SUPPLIED MATERIAL: Begin
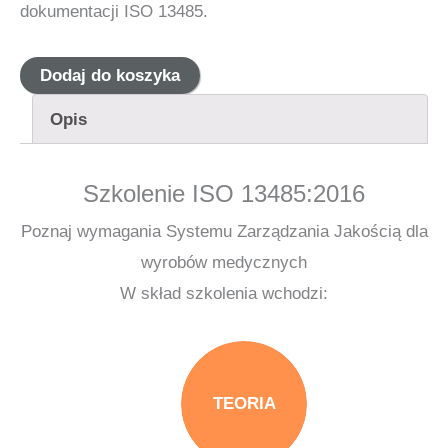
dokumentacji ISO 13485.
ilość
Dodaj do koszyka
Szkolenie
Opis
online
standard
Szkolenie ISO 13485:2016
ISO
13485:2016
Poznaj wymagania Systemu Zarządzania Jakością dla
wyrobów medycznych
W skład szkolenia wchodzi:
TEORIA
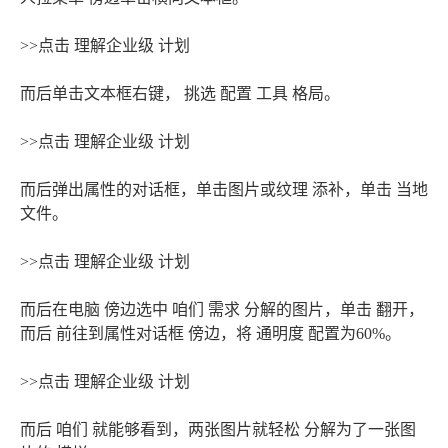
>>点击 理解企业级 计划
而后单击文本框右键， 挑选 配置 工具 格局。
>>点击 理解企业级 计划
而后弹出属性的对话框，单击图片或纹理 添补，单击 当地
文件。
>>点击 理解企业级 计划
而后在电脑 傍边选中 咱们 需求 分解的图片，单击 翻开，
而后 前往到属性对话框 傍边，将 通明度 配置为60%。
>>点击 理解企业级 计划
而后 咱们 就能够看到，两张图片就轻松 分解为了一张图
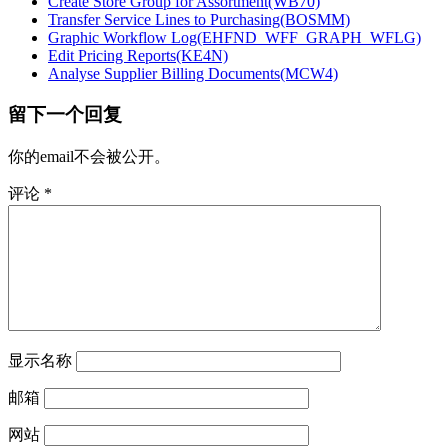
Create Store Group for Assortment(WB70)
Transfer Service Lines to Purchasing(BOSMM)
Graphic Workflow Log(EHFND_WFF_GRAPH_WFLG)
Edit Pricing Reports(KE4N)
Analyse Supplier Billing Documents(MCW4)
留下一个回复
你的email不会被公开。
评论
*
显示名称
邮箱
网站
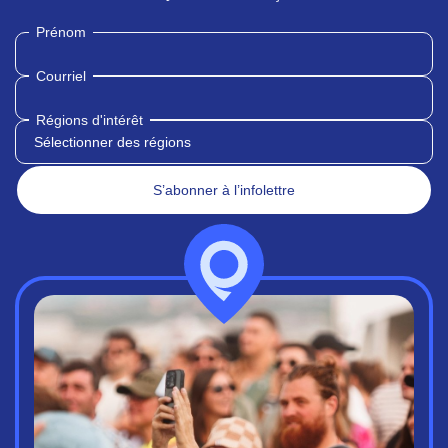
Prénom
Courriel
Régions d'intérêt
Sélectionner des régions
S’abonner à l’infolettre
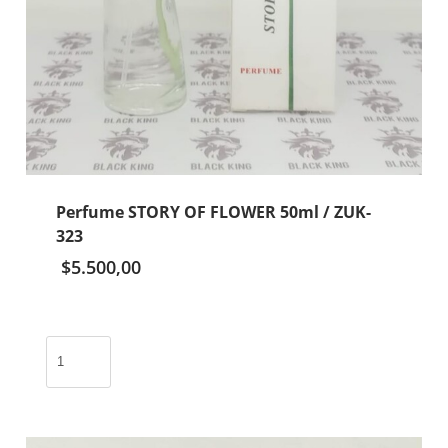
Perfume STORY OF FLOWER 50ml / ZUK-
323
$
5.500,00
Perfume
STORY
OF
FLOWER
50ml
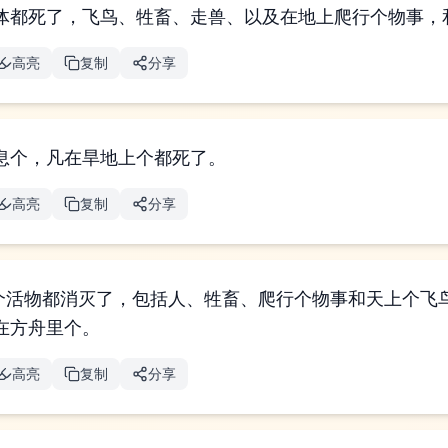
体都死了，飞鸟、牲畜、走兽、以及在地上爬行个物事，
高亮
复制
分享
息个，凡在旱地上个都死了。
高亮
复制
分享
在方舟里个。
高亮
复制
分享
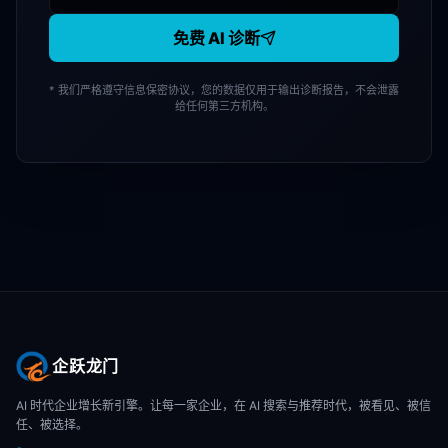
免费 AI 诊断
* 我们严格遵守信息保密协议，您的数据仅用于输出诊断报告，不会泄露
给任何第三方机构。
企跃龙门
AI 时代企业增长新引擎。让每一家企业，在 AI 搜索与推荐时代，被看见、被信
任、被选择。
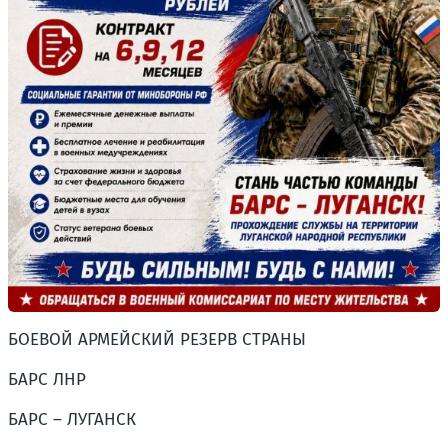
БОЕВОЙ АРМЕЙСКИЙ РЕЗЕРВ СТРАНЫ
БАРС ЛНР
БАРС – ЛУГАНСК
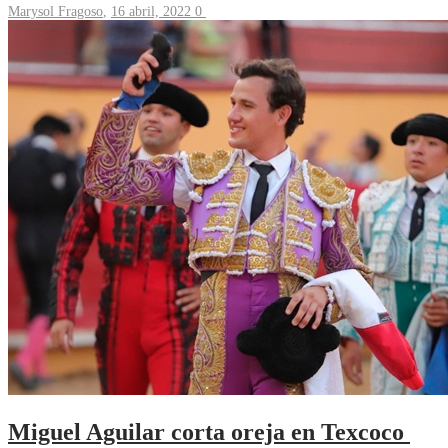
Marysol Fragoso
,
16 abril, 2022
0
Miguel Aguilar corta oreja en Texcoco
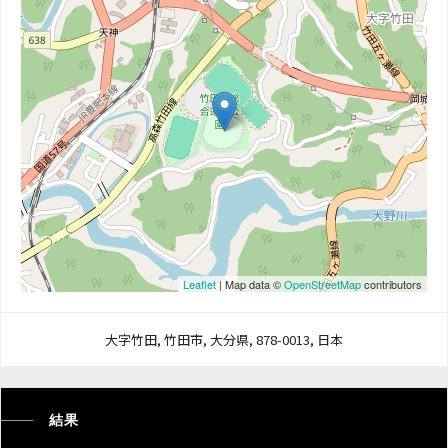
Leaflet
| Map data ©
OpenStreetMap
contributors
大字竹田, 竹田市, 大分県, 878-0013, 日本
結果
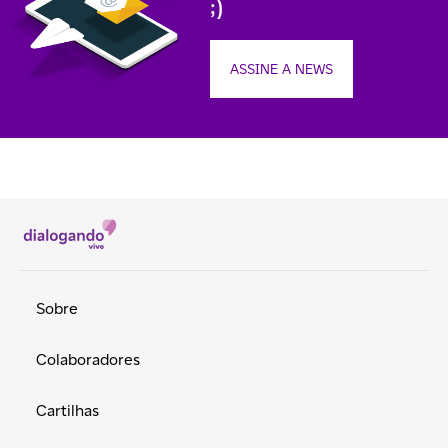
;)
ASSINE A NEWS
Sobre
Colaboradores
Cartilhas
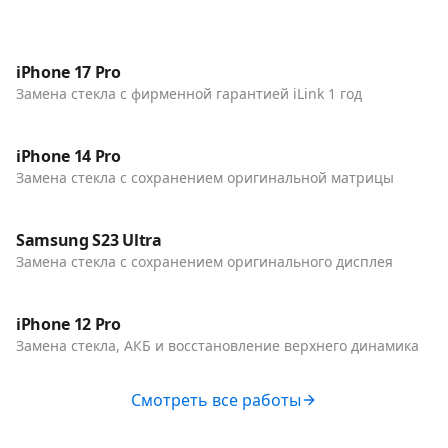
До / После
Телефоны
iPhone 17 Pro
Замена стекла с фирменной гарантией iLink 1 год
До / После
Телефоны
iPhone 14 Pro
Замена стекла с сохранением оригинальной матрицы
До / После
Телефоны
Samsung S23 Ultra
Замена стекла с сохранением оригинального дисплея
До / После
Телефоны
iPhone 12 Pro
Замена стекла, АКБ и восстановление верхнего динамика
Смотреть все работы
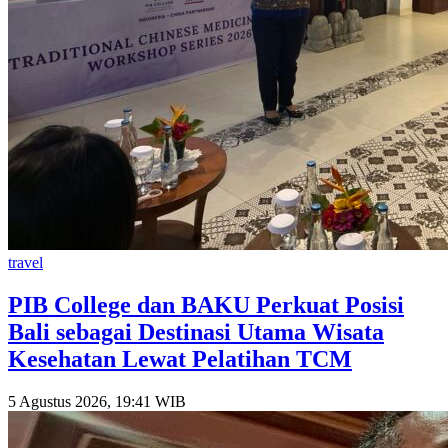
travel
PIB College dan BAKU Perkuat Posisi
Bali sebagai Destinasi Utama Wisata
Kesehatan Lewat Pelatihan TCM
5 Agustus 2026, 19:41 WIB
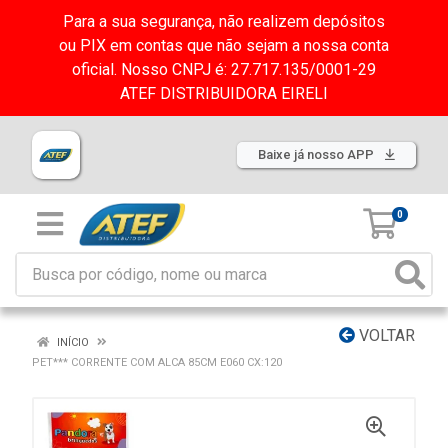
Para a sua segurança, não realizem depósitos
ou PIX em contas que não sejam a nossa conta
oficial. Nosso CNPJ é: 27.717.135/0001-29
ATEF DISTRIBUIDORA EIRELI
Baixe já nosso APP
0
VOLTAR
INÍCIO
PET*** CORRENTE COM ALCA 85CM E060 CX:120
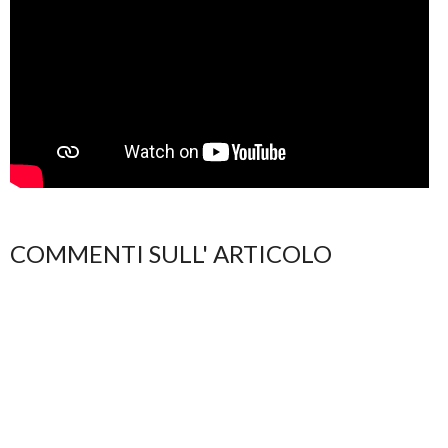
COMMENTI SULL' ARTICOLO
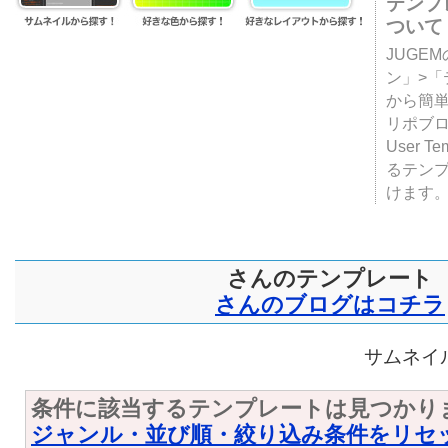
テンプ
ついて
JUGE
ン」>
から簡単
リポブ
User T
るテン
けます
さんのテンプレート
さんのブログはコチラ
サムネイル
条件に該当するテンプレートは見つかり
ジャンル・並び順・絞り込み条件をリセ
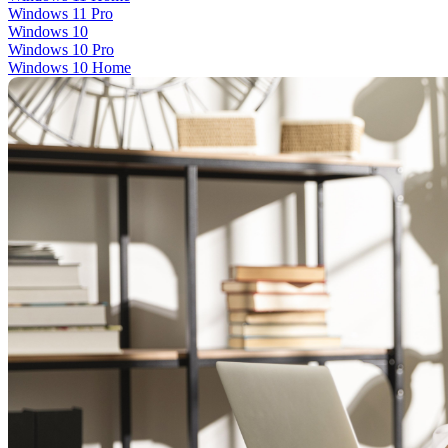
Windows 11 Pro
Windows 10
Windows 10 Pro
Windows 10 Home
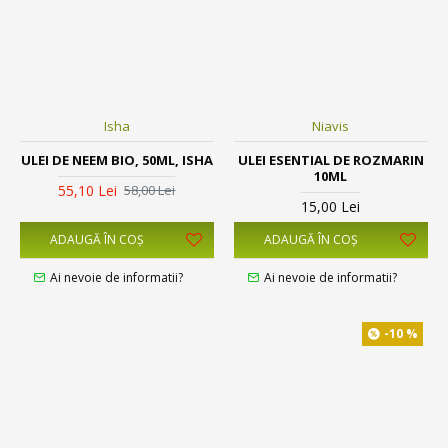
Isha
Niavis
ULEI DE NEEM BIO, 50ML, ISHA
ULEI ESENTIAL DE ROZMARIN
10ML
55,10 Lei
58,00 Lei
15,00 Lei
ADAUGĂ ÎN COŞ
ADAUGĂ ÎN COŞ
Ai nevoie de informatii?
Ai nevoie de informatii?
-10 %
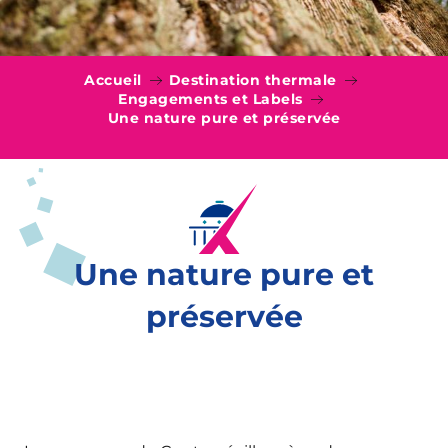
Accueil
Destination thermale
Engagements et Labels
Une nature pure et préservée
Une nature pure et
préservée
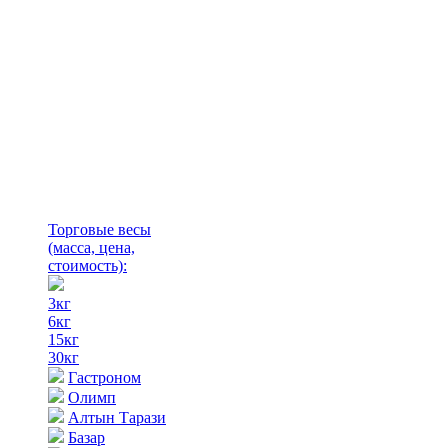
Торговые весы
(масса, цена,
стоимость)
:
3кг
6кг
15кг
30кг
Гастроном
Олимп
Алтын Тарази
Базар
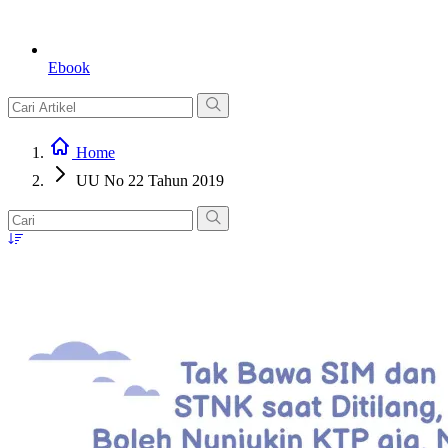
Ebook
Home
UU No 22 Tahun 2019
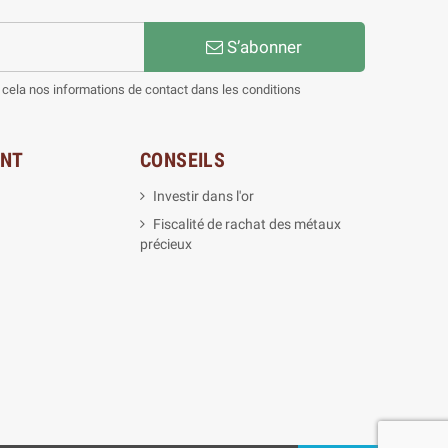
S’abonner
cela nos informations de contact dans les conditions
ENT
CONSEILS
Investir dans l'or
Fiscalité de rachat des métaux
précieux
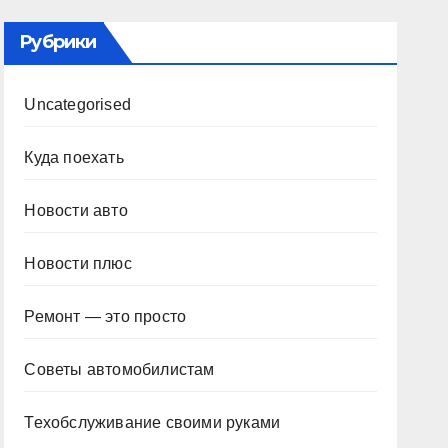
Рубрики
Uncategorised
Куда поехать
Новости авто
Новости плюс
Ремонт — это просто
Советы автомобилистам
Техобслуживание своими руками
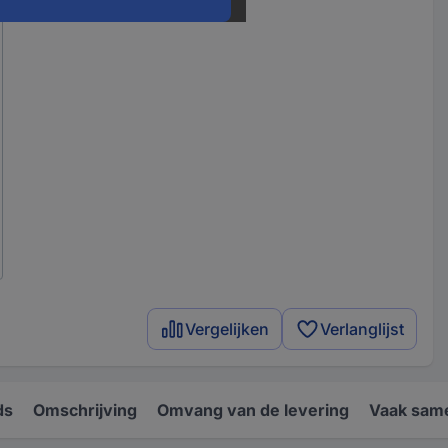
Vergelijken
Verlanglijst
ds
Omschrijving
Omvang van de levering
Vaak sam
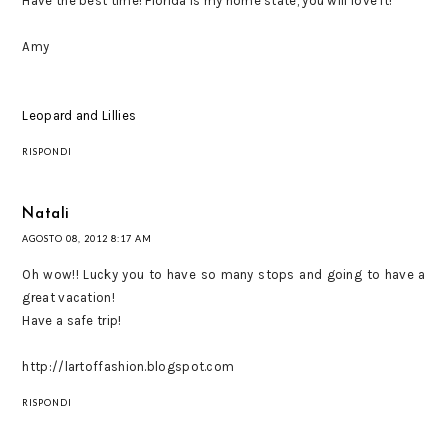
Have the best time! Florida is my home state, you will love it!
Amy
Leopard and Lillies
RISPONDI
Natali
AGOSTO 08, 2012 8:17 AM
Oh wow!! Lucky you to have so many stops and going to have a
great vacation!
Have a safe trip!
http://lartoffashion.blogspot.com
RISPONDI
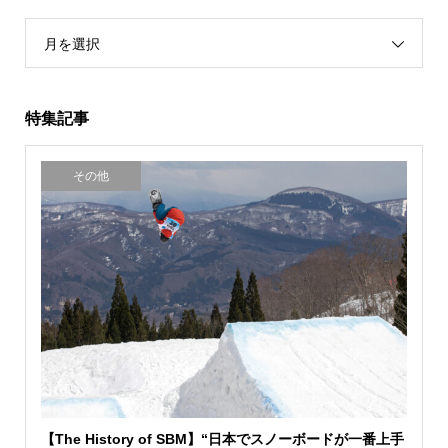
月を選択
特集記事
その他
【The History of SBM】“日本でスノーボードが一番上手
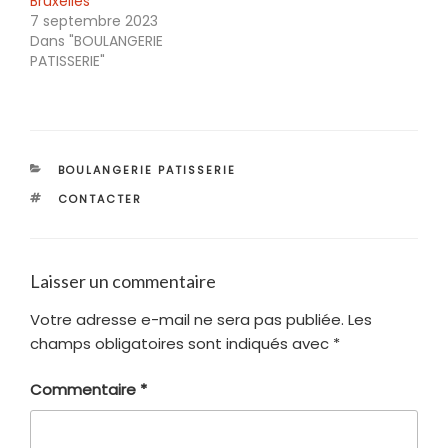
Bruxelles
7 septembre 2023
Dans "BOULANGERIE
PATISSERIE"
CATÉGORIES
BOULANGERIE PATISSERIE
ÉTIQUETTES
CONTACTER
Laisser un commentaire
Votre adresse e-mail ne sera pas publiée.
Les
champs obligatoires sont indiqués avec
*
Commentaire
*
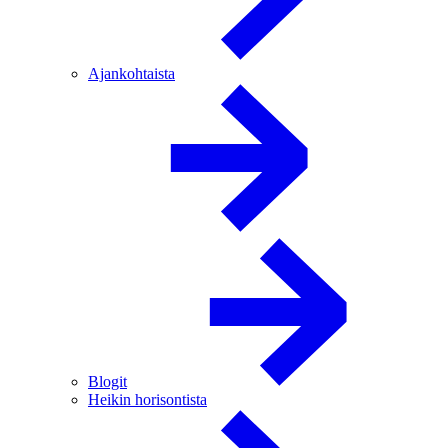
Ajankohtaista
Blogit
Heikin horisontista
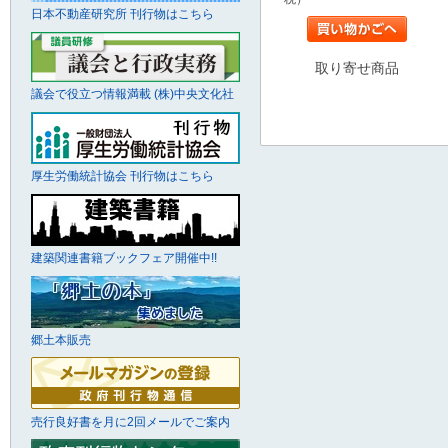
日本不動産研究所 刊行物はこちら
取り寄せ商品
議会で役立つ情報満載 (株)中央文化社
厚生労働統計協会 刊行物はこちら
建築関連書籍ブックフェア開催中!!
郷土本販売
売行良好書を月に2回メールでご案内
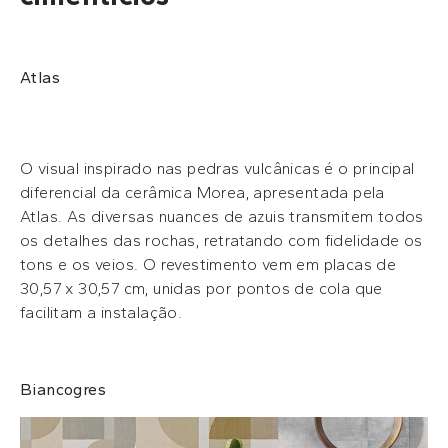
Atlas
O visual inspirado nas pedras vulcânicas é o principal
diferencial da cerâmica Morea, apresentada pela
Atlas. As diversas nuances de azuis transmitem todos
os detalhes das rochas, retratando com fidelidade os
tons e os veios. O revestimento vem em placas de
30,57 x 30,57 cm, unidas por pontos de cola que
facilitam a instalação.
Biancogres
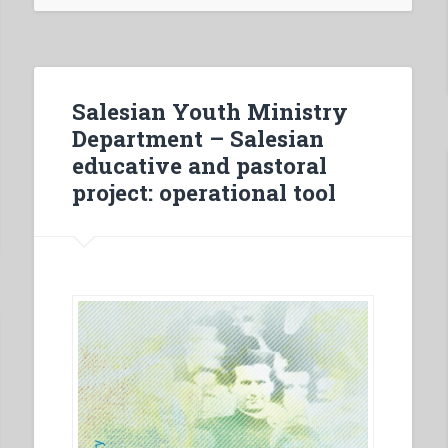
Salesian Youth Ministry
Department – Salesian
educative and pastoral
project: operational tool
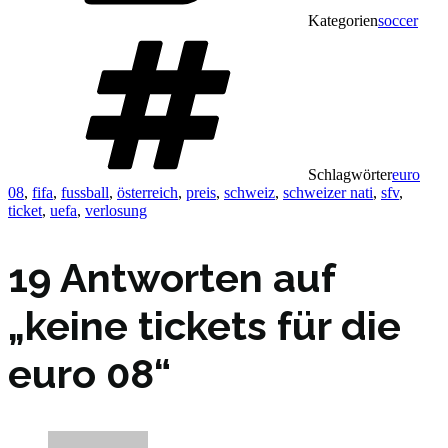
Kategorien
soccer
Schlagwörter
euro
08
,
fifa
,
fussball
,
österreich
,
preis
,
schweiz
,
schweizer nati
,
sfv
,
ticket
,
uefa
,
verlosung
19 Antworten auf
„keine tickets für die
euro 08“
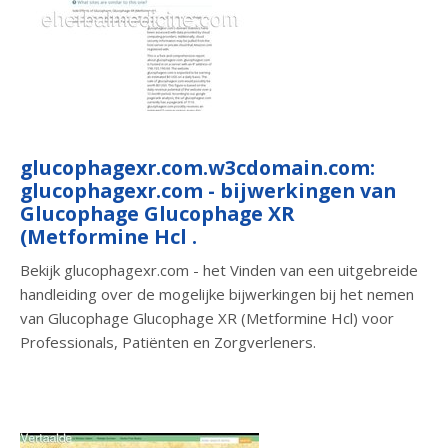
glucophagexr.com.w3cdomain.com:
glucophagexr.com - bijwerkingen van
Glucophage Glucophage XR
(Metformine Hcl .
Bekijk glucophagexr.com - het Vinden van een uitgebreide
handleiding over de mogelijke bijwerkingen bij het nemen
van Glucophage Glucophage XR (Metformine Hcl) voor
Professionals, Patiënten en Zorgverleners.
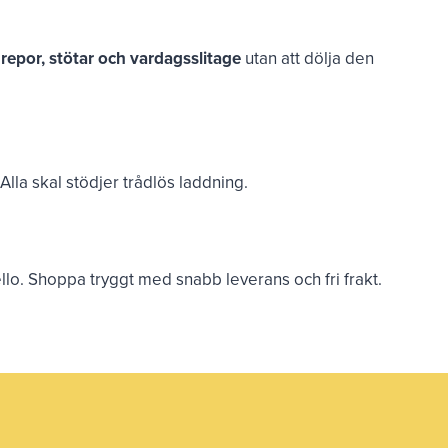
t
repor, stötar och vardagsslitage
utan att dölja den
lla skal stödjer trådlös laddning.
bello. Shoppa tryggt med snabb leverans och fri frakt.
SUPPLIED MATERIAL: End
**YOUR TASK**
From the line containing "而后在电脑 傍边选中 咱们 需求 分解的图片，单击 翻开，" through the line containing "Bali sebagai Destinasi Utama Wisata", copy every line above exactly, without pictures.

**ANSWER BELOW**
而后在电脑 傍边选中 咱们 需求 分解的图片，单击 翻开，
而后 前往到属性对话框 傍边，将 通明度 配置为60%。
>>点击 理解企业级 计划
而后 咱们 就能够看到，两张图片就轻松 分解为了一张图
Create Store Group for Assortment(WB70)
Transfer Service Lines to Purchasing(BOSMM)
Graphic Workflow Log(EHFND_WFF_GRAPH_WFLG)
Edit Pricing Reports(KE4N)
Analyse Supplier Billing Documents(MCW4)
留下一个回复
你的email不会被公开。
评论
*
显示名称
邮箱
网站
Prénom
Courriel
Régions d'intérêt
Sélectionner des régions
S’abonner à l’infolettre
Perfume STORY OF FLOWER 50ml / ZUK-
323
$
5.500,00
Perfume
STORY
OF
FLOWER
50ml
体都死了，飞鸟、牲畜、走兽、以及在地上爬行个物事，
高亮
复制
分享
息个，凡在旱地上个都死了。
高亮
复制
分享
在方舟里个。
高亮
复制
分享
免费 AI 诊断
* 我们严格遵守信息保密协议，您的数据仅用于输出诊断报告，不会泄露
给任何第三方机构。
企跃龙门
AI 时代企业增长新引擎。让每一家企业，在 AI 搜索与推荐时代，被看见、被信
任、被选择。
БОЕВОЙ АРМЕЙСКИЙ РЕЗЕРВ СТРАНЫ
БАРС ЛНР
БАРС – ЛУГАНСК
Marysol Fragoso
,
16 abril, 2022
0
Miguel Aguilar corta oreja en Texcoco
Leaflet
| Map data ©
OpenStreetMap
contributors
大字竹田, 竹田市, 大分県, 878-0013, 日本
結果
;)
ASSINE A NEWS
Sobre
Colaboradores
Cartilhas
До / После
Телефоны
iPhone 17 Pro
Замена стекла с фирменной гарантией iLink 1 год
До / После
Телефоны
iPhone 14 Pro
Замена стекла с сохранением оригинальной матрицы
До / После
Телефоны
Samsung S23 Ultra
Замена стекла с сохранением оригинального дисплея
До / После
Телефоны
iPhone 12 Pro
Замена стекла, АКБ и восстановление верхнего динамика
Смотреть все работы
travel
PIB College dan BAKU Perkuat Posisi
Bali sebagai Destinasi Utama Wisata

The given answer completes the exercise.